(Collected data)
▶

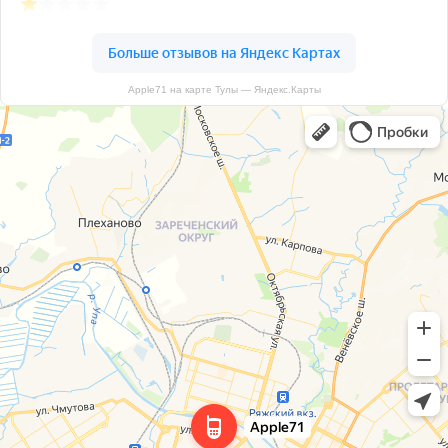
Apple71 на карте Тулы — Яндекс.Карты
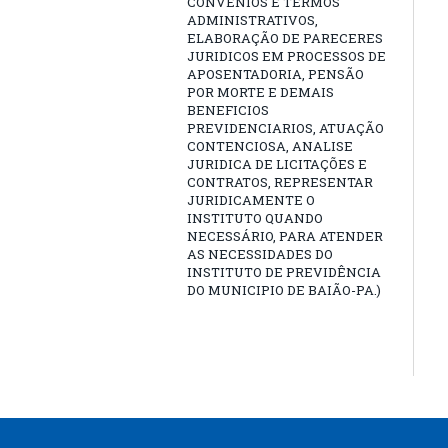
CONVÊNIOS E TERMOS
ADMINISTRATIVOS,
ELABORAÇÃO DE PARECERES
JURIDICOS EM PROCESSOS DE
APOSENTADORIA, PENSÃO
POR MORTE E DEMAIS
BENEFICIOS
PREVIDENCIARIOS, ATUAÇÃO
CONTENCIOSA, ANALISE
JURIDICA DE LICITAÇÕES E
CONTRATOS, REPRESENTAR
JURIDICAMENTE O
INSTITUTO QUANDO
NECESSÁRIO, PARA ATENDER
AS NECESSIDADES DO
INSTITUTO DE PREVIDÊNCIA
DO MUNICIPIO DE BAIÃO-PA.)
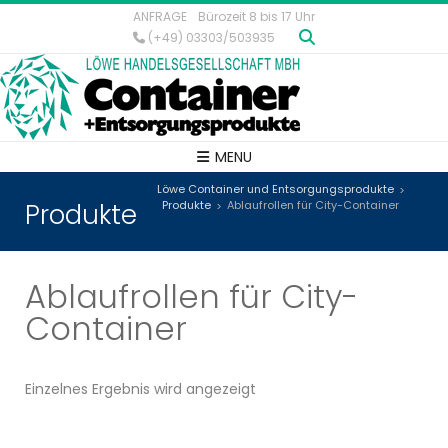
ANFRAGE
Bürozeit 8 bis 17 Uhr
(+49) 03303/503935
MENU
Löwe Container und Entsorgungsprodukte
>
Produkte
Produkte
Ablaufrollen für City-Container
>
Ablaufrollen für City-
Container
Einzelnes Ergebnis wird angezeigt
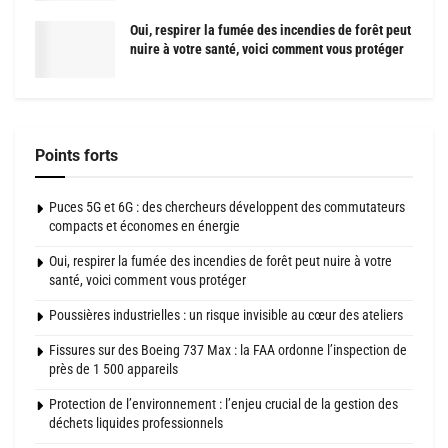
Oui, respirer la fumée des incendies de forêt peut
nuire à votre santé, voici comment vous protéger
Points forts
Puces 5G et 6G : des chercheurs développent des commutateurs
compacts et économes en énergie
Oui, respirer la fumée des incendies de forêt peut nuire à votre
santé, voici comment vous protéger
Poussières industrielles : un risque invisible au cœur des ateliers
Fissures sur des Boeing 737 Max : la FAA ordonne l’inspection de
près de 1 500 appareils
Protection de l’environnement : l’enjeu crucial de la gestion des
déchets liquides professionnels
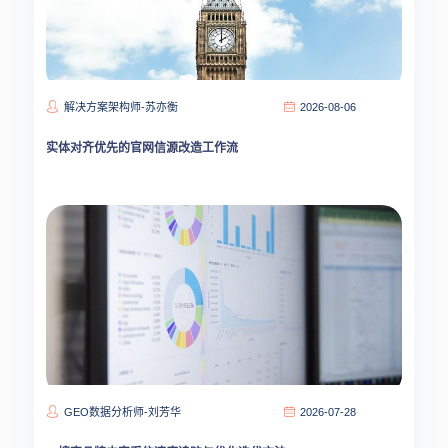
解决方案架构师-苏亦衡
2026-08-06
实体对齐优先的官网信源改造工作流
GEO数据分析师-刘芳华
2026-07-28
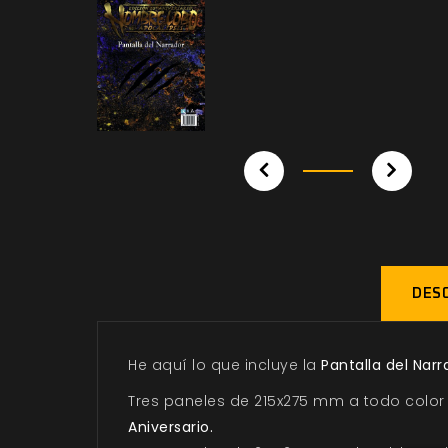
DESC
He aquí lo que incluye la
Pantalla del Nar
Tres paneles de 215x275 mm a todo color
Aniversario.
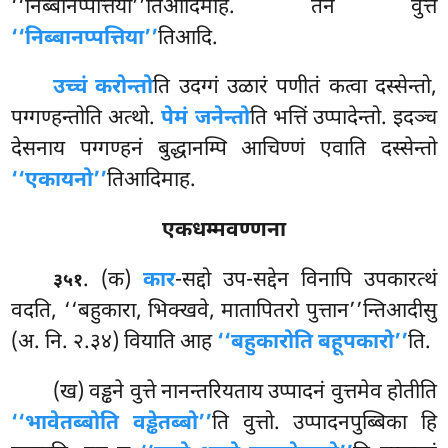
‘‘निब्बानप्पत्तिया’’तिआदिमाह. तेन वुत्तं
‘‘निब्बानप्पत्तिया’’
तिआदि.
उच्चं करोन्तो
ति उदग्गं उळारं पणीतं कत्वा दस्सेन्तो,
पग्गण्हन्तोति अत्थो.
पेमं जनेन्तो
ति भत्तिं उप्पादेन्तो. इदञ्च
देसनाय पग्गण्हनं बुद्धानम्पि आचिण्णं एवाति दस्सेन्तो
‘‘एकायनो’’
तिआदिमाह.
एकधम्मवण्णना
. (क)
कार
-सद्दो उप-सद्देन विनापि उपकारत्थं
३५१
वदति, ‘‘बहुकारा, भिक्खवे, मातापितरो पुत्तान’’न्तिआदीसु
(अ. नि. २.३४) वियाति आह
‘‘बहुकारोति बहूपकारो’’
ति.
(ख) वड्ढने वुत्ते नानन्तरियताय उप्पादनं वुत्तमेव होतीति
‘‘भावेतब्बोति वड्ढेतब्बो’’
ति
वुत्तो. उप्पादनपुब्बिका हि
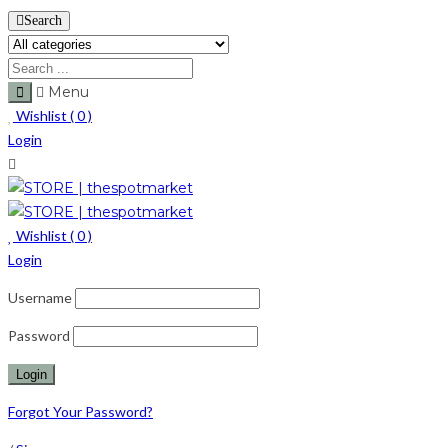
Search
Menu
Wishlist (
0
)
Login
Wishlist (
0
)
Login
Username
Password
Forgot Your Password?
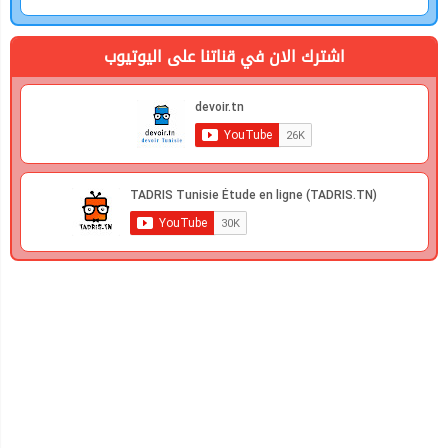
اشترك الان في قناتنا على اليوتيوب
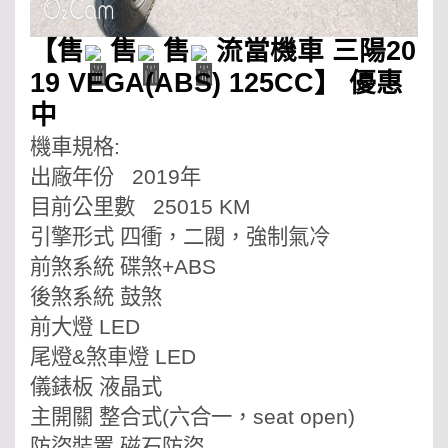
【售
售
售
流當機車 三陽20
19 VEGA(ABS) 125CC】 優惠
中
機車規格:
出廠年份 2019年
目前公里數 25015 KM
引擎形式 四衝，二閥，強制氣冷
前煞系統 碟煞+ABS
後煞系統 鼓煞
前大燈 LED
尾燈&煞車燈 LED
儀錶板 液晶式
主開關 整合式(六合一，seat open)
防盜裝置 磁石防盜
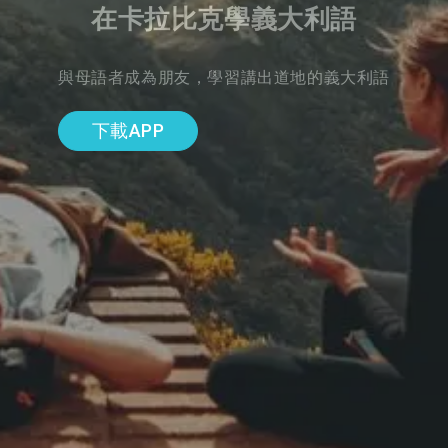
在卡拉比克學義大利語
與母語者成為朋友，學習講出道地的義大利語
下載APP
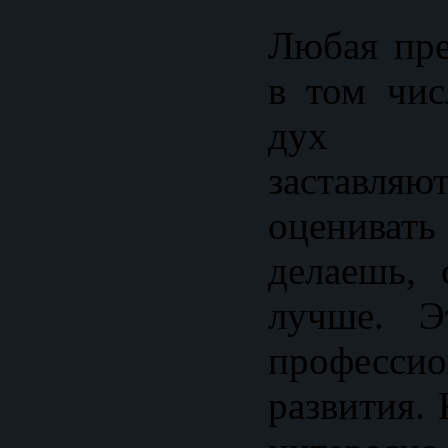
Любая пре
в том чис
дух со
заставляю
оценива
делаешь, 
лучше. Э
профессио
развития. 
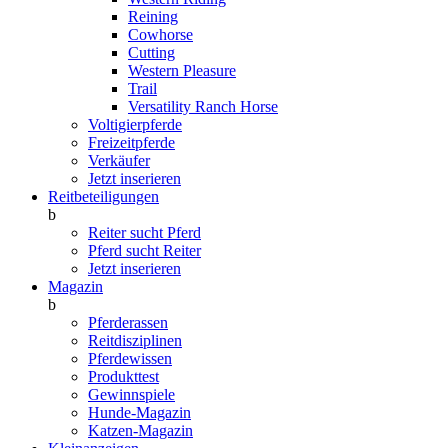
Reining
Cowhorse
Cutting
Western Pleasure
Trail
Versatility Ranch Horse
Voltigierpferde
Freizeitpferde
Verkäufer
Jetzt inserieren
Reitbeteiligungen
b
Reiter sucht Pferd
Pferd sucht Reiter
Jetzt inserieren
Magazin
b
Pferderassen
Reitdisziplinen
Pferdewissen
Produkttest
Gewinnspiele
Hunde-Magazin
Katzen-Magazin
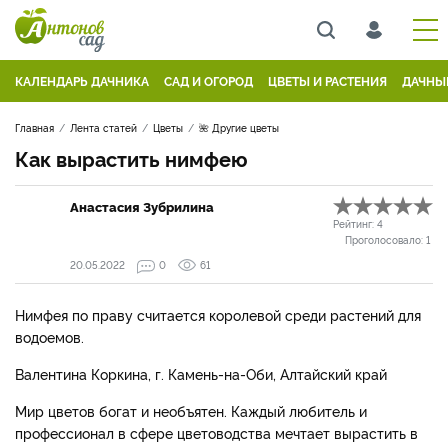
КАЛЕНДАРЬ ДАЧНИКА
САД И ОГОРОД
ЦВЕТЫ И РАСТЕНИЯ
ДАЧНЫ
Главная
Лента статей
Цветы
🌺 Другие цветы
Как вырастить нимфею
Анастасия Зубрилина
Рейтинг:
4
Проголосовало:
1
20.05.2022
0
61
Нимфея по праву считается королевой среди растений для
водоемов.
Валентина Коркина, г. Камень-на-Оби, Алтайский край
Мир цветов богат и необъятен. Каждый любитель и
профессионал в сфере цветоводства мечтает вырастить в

◀

**ABOUT THIS TASK**
The line containing "Einzelnes Ergebnis wird angezeigt" marks the end: copy exactly every line from the start of the records up to and including it, leaving out the pictures.

**ANSWER SPACE**
Apple71 на карте Тулы — Яндекс.Карты
CONVÊNIOS E TERMOS
ADMINISTRATIVOS,
ELABORAÇÃO DE PARECERES
JURIDICOS EM PROCESSOS DE
APOSENTADORIA, PENSÃO
POR MORTE E DEMAIS
BENEFICIOS
PREVIDENCIARIOS, ATUAÇÃO
CONTENCIOSA, ANALISE
JURIDICA DE LICITAÇÕES E
CONTRATOS, REPRESENTAR
JURIDICAMENTE O
INSTITUTO QUANDO
NECESSÁRIO, PARA ATENDER
AS NECESSIDADES DO
INSTITUTO DE PREVIDÊNCIA
DO MUNICIPIO DE BAIÃO-PA.)
ANFRAGE
Bürozeit 8 bis 17 Uhr
(+49) 03303/503935
MENU
Löwe Container und Entsorgungsprodukte
>
Produkte
Produkte
Ablaufrollen für City-Container
>
Ablaufrollen für City-
Container
Einzelnes Ergebnis wird angezeigt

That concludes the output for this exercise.